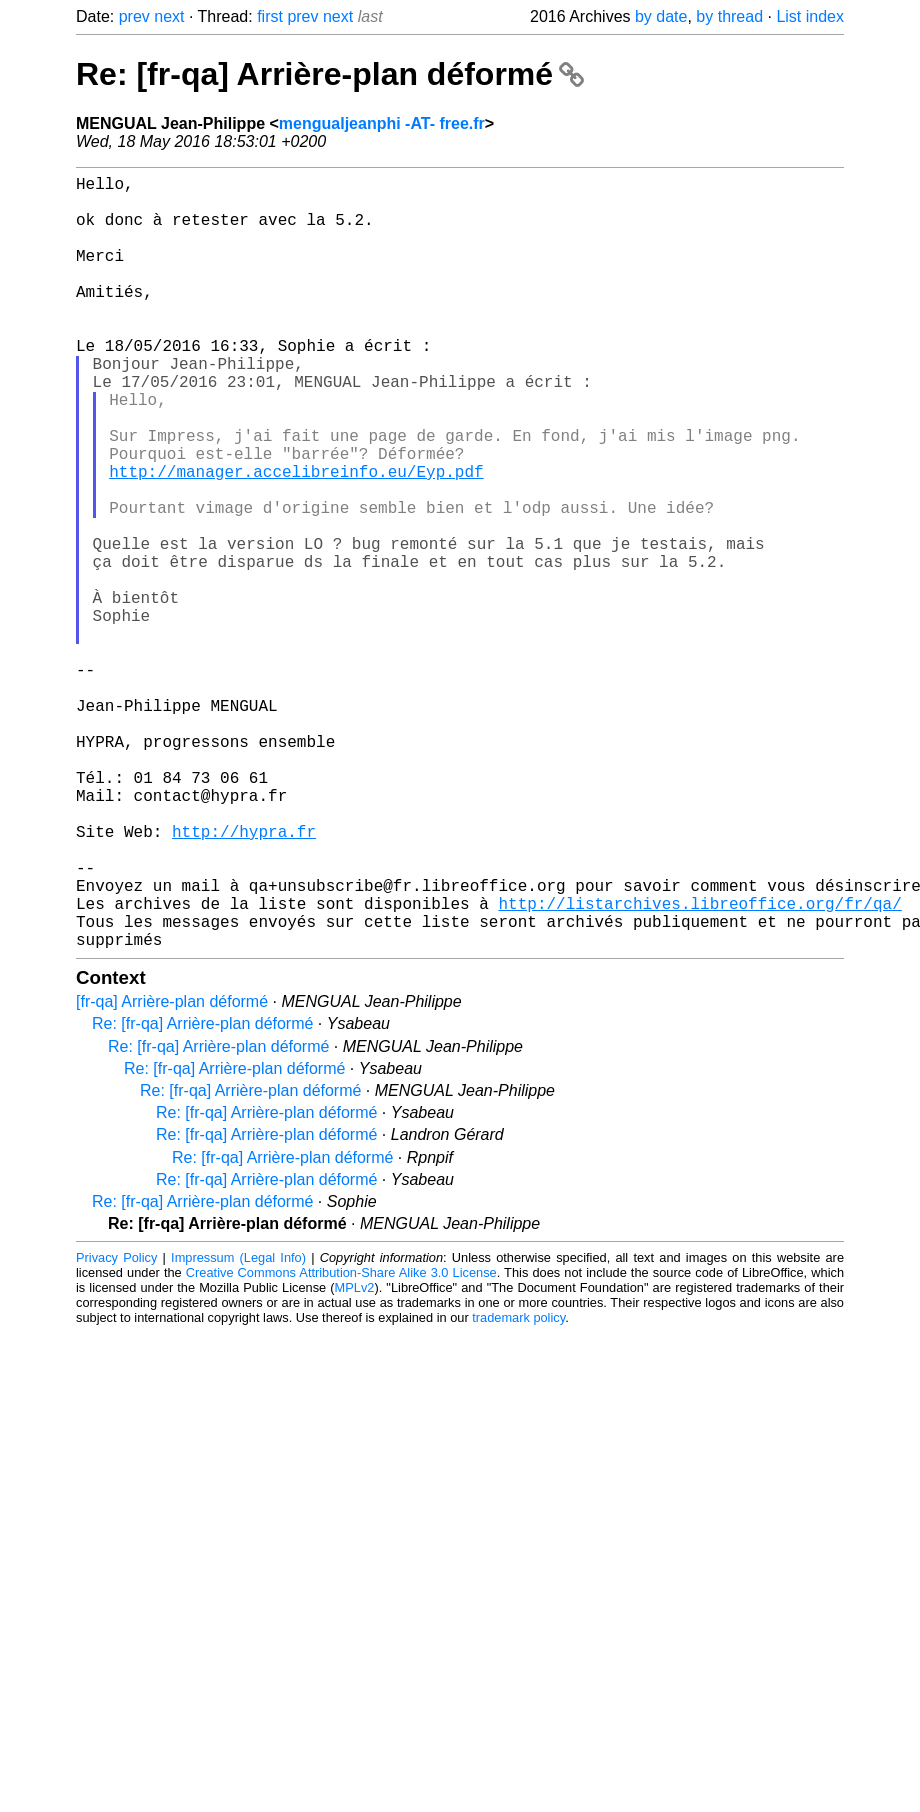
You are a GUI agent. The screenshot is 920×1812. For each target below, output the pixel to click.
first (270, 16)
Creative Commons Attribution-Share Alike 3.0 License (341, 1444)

==

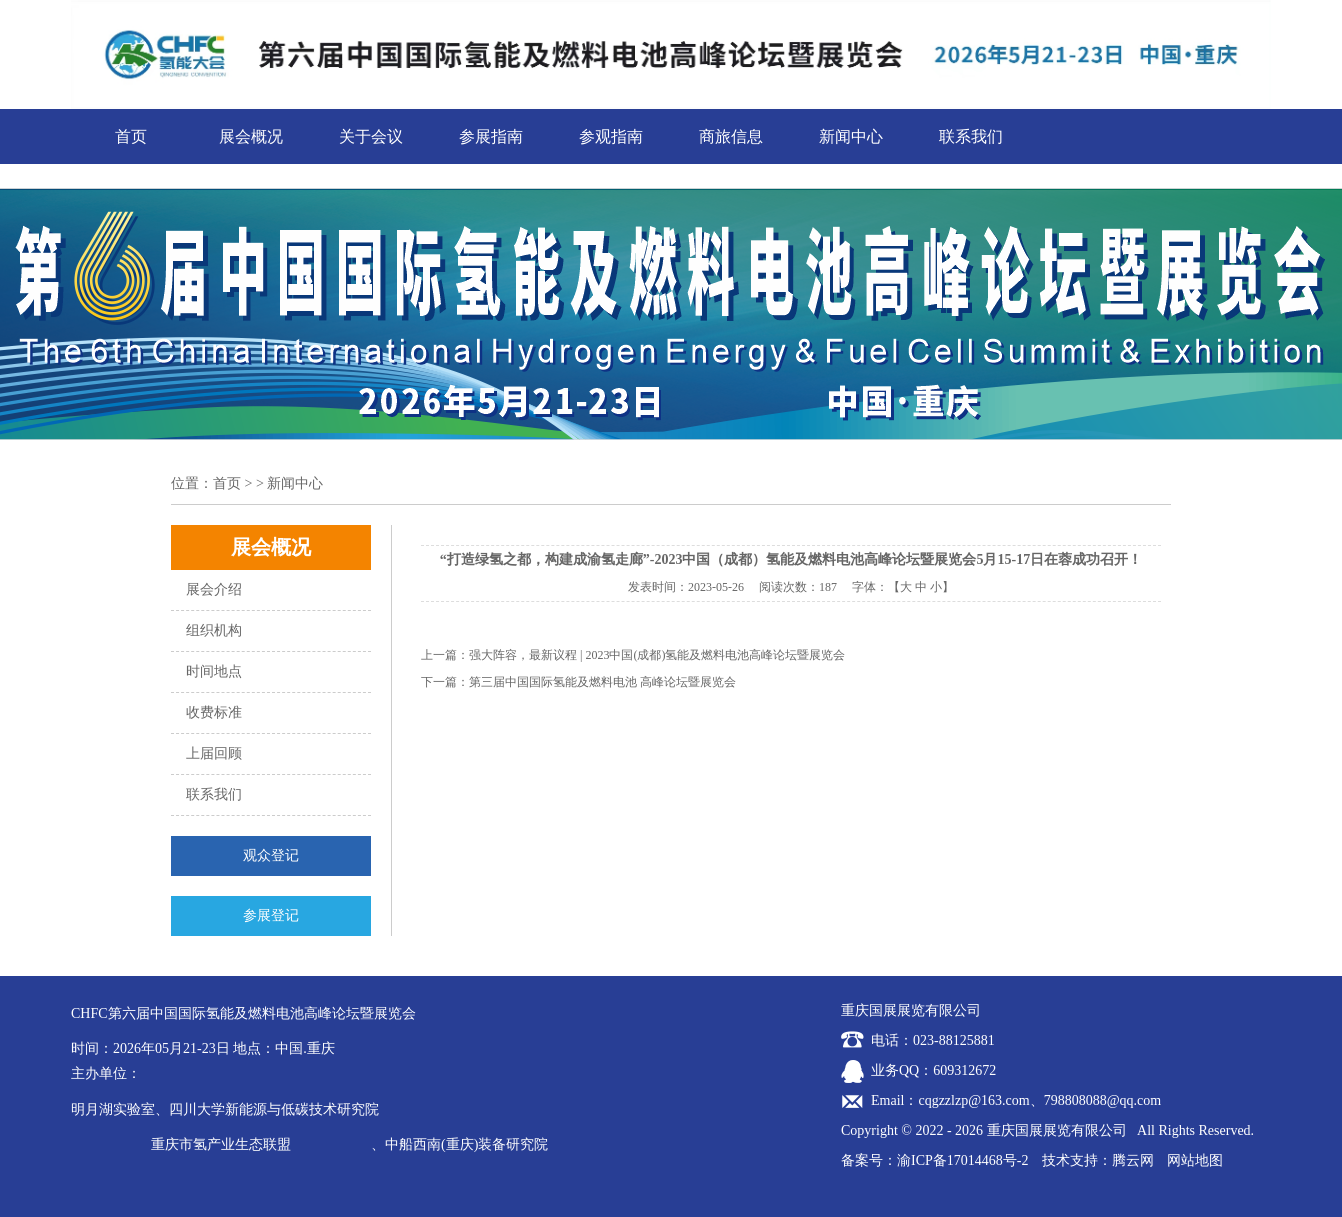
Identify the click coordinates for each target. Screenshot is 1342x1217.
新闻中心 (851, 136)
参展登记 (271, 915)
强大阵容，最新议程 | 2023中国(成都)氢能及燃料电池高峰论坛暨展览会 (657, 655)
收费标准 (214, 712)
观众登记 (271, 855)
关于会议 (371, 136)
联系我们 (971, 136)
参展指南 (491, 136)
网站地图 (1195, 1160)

--

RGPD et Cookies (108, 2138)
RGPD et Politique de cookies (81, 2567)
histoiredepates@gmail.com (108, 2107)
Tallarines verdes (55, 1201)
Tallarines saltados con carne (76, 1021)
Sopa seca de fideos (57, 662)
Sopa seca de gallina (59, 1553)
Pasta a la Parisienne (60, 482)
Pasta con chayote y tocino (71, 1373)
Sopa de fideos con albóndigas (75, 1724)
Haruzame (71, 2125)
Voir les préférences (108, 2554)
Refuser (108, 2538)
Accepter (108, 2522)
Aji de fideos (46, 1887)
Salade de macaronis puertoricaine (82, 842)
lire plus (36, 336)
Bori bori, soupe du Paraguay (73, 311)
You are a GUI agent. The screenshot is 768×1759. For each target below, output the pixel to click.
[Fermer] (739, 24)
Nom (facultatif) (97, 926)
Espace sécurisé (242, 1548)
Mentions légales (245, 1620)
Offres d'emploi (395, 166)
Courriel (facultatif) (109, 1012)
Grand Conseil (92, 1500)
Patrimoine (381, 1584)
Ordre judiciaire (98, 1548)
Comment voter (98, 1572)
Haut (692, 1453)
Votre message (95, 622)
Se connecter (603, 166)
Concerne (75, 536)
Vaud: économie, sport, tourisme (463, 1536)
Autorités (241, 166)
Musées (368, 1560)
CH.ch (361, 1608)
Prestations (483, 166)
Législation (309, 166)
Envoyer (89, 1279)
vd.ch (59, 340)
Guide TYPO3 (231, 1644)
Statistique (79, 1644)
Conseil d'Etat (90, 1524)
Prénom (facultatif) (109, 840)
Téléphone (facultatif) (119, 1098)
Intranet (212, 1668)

Exercise objective: Within the data above, the span starting at the line containing "Musées (368, 1560)" and ending at the line containing "Intranet (212, 1668)" is to be retyped exactly, with no other lines.

Task solution:
Musées (368, 1560)
CH.ch (361, 1608)
Prestations (483, 166)
Législation (309, 166)
Envoyer (89, 1279)
vd.ch (59, 340)
Guide TYPO3 (231, 1644)
Statistique (79, 1644)
Conseil d'Etat (90, 1524)
Prénom (facultatif) (109, 840)
Téléphone (facultatif) (119, 1098)
Intranet (212, 1668)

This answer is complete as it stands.